Status visible, old, and deleted fics
htnyquist opened this issue · 5 comments
Hello,
I noticed that every fic in the index.json has 'status': 'visible'
, even the ones that have been deleted or that are not accessible publicly.
The submitted
and published
fields are also always true as far as I can tell.
But the data for some of those stories is pretty inconsistent with the rest of the archive. I think most of those are deleted stories, but I have no way to exclude them since every story is marked visible and published in the archive.
Some of the problems with not being able to exclude deleted stories:
- Stories on the site all have a 'series' tag (e.g. MLP-FiM or EQG), but there's ~45k fics in the archive that don't have one. Many of those seem to be old deleted stories, but there's no reliable way to know.

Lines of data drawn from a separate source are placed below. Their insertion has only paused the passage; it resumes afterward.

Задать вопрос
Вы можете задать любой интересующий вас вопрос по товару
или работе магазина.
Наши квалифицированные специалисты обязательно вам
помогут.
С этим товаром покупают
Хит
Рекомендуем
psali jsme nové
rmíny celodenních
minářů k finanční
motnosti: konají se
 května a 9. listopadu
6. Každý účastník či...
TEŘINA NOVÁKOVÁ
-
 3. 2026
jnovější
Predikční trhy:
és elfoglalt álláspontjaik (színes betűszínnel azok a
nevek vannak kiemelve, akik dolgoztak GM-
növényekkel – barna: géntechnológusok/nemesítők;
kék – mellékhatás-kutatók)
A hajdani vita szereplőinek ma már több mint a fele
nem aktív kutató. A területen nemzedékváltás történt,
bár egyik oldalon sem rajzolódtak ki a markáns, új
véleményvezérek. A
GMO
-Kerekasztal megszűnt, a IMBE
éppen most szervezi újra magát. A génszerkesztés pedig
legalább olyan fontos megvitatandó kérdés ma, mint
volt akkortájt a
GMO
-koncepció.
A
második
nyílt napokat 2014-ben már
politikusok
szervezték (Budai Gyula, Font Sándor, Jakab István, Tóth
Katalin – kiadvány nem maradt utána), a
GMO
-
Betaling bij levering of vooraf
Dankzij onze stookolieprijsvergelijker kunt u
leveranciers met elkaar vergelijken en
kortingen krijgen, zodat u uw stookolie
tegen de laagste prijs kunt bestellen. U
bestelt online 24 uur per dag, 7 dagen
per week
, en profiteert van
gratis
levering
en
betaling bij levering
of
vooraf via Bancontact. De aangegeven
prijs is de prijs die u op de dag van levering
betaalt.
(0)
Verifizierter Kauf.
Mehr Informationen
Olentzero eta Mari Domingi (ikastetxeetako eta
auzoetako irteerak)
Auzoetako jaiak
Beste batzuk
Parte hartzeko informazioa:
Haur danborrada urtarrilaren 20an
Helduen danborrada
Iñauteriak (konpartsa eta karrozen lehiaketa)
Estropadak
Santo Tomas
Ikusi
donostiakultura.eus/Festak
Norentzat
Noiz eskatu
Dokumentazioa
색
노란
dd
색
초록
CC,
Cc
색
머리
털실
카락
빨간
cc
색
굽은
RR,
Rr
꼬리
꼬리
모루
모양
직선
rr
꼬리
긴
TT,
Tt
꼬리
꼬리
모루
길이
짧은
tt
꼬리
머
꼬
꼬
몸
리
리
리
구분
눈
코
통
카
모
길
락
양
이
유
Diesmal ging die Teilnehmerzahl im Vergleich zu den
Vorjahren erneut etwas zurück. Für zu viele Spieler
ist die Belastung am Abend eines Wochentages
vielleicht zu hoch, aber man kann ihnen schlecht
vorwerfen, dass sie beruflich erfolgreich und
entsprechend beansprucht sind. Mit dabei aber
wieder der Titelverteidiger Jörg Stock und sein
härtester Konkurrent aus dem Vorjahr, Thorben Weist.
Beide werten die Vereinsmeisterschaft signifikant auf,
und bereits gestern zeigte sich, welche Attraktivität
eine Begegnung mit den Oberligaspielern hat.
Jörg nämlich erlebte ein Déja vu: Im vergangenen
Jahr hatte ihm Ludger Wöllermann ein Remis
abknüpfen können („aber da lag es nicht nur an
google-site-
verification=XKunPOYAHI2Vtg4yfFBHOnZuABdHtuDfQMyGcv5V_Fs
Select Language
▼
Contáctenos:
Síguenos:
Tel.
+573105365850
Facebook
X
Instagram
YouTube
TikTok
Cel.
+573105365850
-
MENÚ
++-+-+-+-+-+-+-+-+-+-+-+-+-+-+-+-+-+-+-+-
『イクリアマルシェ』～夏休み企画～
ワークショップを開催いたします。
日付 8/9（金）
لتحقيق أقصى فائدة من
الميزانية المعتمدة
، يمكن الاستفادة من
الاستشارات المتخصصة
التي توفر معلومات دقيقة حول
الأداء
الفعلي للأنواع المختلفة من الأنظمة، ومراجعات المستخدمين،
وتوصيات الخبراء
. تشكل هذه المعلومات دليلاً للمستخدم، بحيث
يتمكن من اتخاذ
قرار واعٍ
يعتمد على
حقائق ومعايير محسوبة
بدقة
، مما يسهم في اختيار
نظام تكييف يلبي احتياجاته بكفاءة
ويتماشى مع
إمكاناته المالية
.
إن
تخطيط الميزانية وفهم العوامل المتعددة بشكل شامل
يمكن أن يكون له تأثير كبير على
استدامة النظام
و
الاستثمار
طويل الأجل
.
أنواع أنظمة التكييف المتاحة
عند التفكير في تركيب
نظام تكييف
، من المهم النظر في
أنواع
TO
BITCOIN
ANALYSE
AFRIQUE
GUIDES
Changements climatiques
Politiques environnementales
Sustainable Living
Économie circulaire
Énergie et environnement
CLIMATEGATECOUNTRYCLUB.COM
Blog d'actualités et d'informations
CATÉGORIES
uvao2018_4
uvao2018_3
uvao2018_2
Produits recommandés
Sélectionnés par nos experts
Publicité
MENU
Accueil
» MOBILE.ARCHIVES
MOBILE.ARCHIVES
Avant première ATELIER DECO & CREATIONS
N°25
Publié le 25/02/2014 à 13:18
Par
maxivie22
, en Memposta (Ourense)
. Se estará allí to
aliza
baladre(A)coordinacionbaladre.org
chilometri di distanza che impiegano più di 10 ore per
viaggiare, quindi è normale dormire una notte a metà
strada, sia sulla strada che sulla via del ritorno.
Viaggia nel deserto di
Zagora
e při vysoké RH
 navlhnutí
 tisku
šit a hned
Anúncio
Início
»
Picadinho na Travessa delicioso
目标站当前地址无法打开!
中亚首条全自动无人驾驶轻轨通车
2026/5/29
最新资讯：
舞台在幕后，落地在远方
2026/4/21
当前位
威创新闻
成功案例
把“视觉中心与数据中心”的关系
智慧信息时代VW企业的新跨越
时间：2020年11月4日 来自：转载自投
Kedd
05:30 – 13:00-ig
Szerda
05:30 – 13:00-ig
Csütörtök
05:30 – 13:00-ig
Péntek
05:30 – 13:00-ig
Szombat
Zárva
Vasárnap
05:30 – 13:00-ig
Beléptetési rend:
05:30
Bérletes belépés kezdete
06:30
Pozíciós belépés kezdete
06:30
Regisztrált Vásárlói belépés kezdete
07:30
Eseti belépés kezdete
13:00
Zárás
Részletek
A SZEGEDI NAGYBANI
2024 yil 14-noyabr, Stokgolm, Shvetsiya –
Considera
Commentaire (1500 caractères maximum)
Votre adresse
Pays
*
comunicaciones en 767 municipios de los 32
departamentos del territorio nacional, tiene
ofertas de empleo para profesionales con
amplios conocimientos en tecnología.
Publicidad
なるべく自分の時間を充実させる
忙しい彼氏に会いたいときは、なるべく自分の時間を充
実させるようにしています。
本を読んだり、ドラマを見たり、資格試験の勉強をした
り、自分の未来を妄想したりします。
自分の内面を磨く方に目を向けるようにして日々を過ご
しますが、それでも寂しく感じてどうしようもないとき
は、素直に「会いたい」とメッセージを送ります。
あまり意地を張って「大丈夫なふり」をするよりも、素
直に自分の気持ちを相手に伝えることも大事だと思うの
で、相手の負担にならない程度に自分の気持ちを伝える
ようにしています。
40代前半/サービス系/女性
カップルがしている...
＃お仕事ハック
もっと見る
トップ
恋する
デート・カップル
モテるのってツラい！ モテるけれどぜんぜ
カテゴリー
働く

- Note that there are also non-deleted stories that have inconsistent tags! Story 31718 has the MLP:FiM tag on the site, but not in the archive
- The non-story data won't be up to date: the author object will be full of NULL values on some stories, but not others (even though the author's account is still active).
- It makes it harder to use fimfarchive as a data source in general. For example I saw the search GUI that works offline, but if I wanted something like this as a webpage that links to the real site, I'd need a way to filter dead links.
So, is it intended that status
, submitted
and published
are always truthy?
Is there a way to filter out deleted fics that I missed, and is it normal that some of the non-deleted fics' tags don't match what's on the site?
All of the metadata (except for archive
) come directly from Fimfiction. So, when something goes missing it's essentially frozen in time. It's not really by design, but I just haven't done all that much when it comes to cleaning things up.
There is a way for you to filter out stories that are no longer available though! You can do this by looking in to the (somewhat poorly named) timestamps in archive
. Note that some of these are null
since I haven't retroactively added things such as creation dates.
date_checked
: When did we last try to update the story?date_created
: When was the story added to the archive?date_fetched
: When was the last update of the metadata?date_updated
: When was the last update of the content?
The other timestamps will exactly match date_checked
if a change happened for that version of the archive. So, to check if a story was publicly available on Fimfiction you could compare date_checked
to date_fetched
.
>>> from fimfarchive.fetchers import FimfarchiveFetcher
>>>
>>> def was_available(story):
... archive = story.meta['archive']
... date_checked = archive['date_checked']
... date_fetched = archive['date_fetched']
...
... return date_checked == date_fetched
...
>>>
>>> fetcher = FimfarchiveFetcher('fimfarchive.zip')
>>> sum(1 for story in fetcher if was_available(story))
131322
Hope that helps!
Also, I'll be looking into story 31718.
It seems you might have found a rather significant bug, so thank you!
Thanks, date_fetched and date_checked sound like exactly what I need!
I am curious about the case of 31718, but ultimately if it's limited to the series tag that's something I can deal with by just assuming any fic without one is automatically 'MLP-FiM' (I assume that's what Fimfic did retroactively).
I kept track of 31718
during the last archive update, and it seems to have updated fine without me doing anything. I believe what happened was that the story had been unpublished for a while. It probably got published again some time after the previous release.
There seem to be comments hinting at that as well!